IFB-088 Aids Myelin Formation in CMT1 Mouse Models
IFB-088, a small molecule that modulates a cell’s response to stress, improved myelin formation in mouse models of Charcot-Marie-Tooth type 1 (CMT1) disease, and this translated into faster nerve signal transmission and better motor function, a study found.
If the findings hold true in humans, they could lead to a potential new therapy for CMT1, the researchers noted.
The study, “Treatment with IFB-088 improves neuropathy in CMT1A and CMT1B mice,” was published in Molecular Neurobiology by an international team of researchers.
Certain genetic mutations cause damage to myelin, the fatty sheath that covers nerves and allows electrical signals to travel from the brain to the muscles, and back. Loss of myelin results in slower transmission of nerve signals, and this causes muscles to become weak and tired.
The most common form of CMT1, called subtype A (CMT1A), is caused by an extra copy of PMP22, a gene that codes the instructions for making a component of myelin. The second most common form, subtype B (CMT1B), is caused by mutations in MPZ, a gene that codes for myelin protein zero, another of its key components.
Studies have shown that the mutated version of these proteins builds up in the endoplasmic reticulum, a structure inside cells where proteins are produced, causing it to be stressed.
To suppress this, cells turn on an unfolded protein response (UPR), which reduces the amount of misshapen proteins. However, cells are not always able to properly cope with too much stress.
By keeping the UPR turned on, IFB-088 (icerguastat, also known as sephin1) is expected to give cells additional time to repair or dispose of misshapen proteins. In a mouse model of CMT1B, oral treatment with IFB-088 prevented motor symptoms, indicating that it could be effective in diseases caused by accumulating misfolded proteins.
Work by other scientists has shown that IFB-088 is also a potential therapy for amyotrophic lateral sclerosis and multiple sclerosis, two other neurodegenerative diseases. A Phase 1 clinical trial in healthy volunteers showed IFB-088 was safe and well tolerated with no serious side effects reported.
The researchers investigated the effects of IFB-088 in two mouse models of CMT1: C3-PMP22, a mouse model of CMT1A, and MpzR98C/+, a mouse model of CMT1B.
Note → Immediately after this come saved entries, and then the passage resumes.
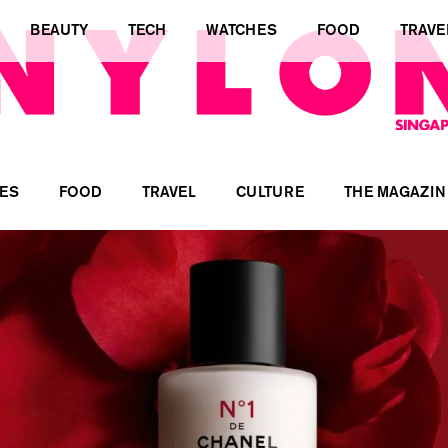
BEAUTY
TECH
WATCHES
FOOD
TRAVE
ES
FOOD
TRAVEL
CULTURE
THE MAGAZIN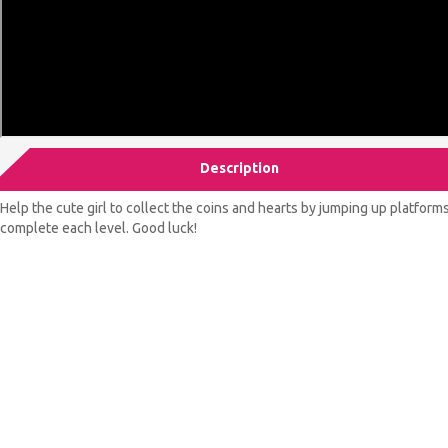
Description
Help the cute girl to collect the coins and hearts by jumping up platfor
complete each level. Good luck!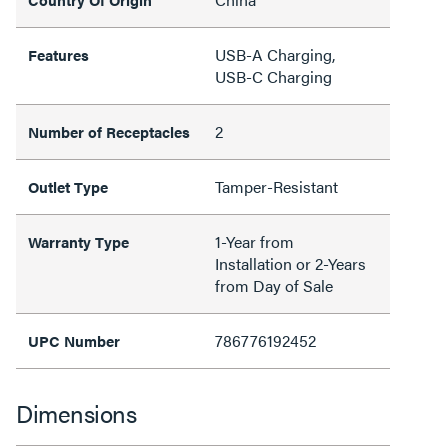
USB-A Charging,
Features
USB-C Charging
2
Number of Receptacles
Tamper-Resistant
Outlet Type
1-Year from
Warranty Type
Installation or 2-Years
from Day of Sale
786776192452
UPC Number
Dimensions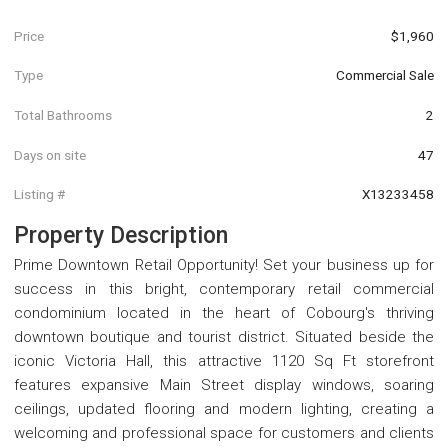
Price
$1,960
Type
Commercial Sale
Total Bathrooms
2
Days on site
47
Listing #
X13233458
Property Description
Prime Downtown Retail Opportunity! Set your business up for
success in this bright, contemporary retail commercial
condominium located in the heart of Cobourg's thriving
downtown boutique and tourist district. Situated beside the
iconic Victoria Hall, this attractive 1120 Sq Ft storefront
features expansive Main Street display windows, soaring
ceilings, updated flooring and modern lighting, creating a
welcoming and professional space for customers and clients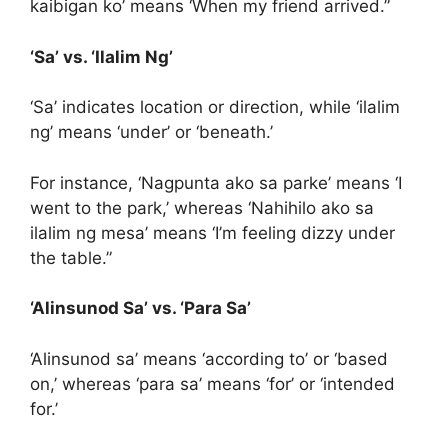
kaibigan ko’ means ‘When my friend arrived.”
‘Sa’ vs. ‘Ilalim Ng’
‘Sa’ indicates location or direction, while ‘ilalim
ng’ means ‘under’ or ‘beneath.’
For instance, ‘Nagpunta ako sa parke’ means ‘I
went to the park,’ whereas ‘Nahihilo ako sa
ilalim ng mesa’ means ‘I’m feeling dizzy under
the table.”
‘Alinsunod Sa’ vs. ‘Para Sa’
‘Alinsunod sa’ means ‘according to’ or ‘based
on,’ whereas ‘para sa’ means ‘for’ or ‘intended
for.’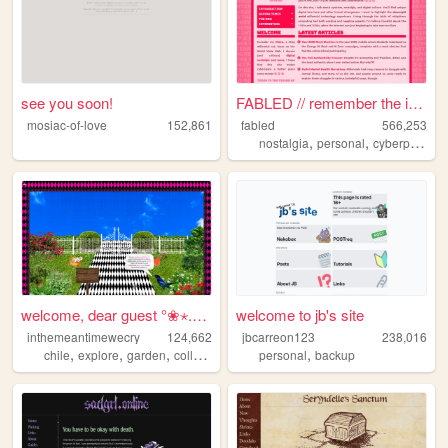
see you soon!
FABLED // remember the inter...
mosiac-of-love
152,861
fabled
566,253
,
,
,
nostalgia
personal
cyberpunk
h
welcome, dear guest °❀⋆.ೃ࿔*...
welcome to jb's site
inthemeantimewecry
124,662
jbcarreon123
238,016
,
,
,
,
chile
explore
garden
collage
personal
backup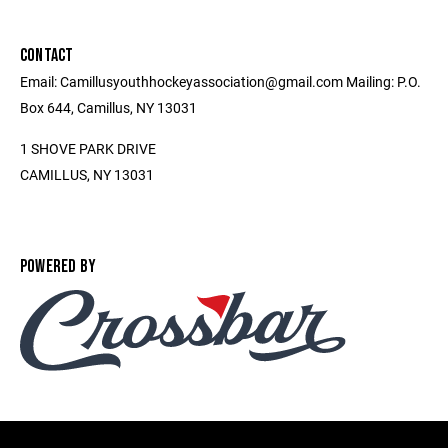
CONTACT
Email: Camillusyouthhockeyassociation@gmail.com Mailing: P.O.
Box 644, Camillus, NY 13031
1 SHOVE PARK DRIVE
CAMILLUS, NY 13031
POWERED BY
They first isolated spinal nerves from both MpzR98C/+ mice and healthy (wild-type) mice. Next, they grew them in the lab together with Schwann cells, a type of cell that makes myelin in the peripheral nervous system (outside the brain and spinal cord). The MpzR98C/+ spinal nerves had less myelin coverage than the wild-type ones. When the researchers added IFB-088 to the MpzR98C/+ spinal nerves, myelin coverage increased, however.
Some mice were treated with IFB-088, given by mouth directly into the esophagus twice a day. The remaining mice were given a placebo (saline) solution. As controls, the researchers also used wild-type mice.
The researchers watched for changes in the ability of mice to hold on to a grid and run on a rotating rod (rotarod) or on a treadmill. These abilities were lost in both MpzR98C/+ and C3-PMP22 mice compared with the wild-type mice. However, five-month treatment with IFB-088 made the animals able to run longer and increased their grip strength, indicating better motor function. Significantly greater grip strength was seen in C3-PMP22 males, but not females.
A nerve conduction velocity test revealed that electrical signals traveled faster through the nerves of IFB-088-treated mice than through those of saline-treated animals. This was true for both motor nerves (those that control the muscles) and sensory nerves (those that send signals to the brain).
Moreover, compared to the saline solution, treatment with IFB-088 decreased the g-ratio, a ratio of the inner versus outer diameter of a myelinated nerve fiber. A lower g-ratio means that the myelin sheath is thicker, and this may mean faster electrical signals.
“Our results demonstrate the capability of IFB-088 to treat a second mouse model of CMT1B and a mouse model of CMT1A, the most common form of CMT,” the researchers wrote. “IFB-088 has the unique potential to provide benefits to different CMT subtypes caused by different gene defects.”
The work was funded by InFlectis BioScience, which in June 2021 acquired the rights to use small molecules such as IFB-088 as a potential therapy for diseases marked by a loss of myelin.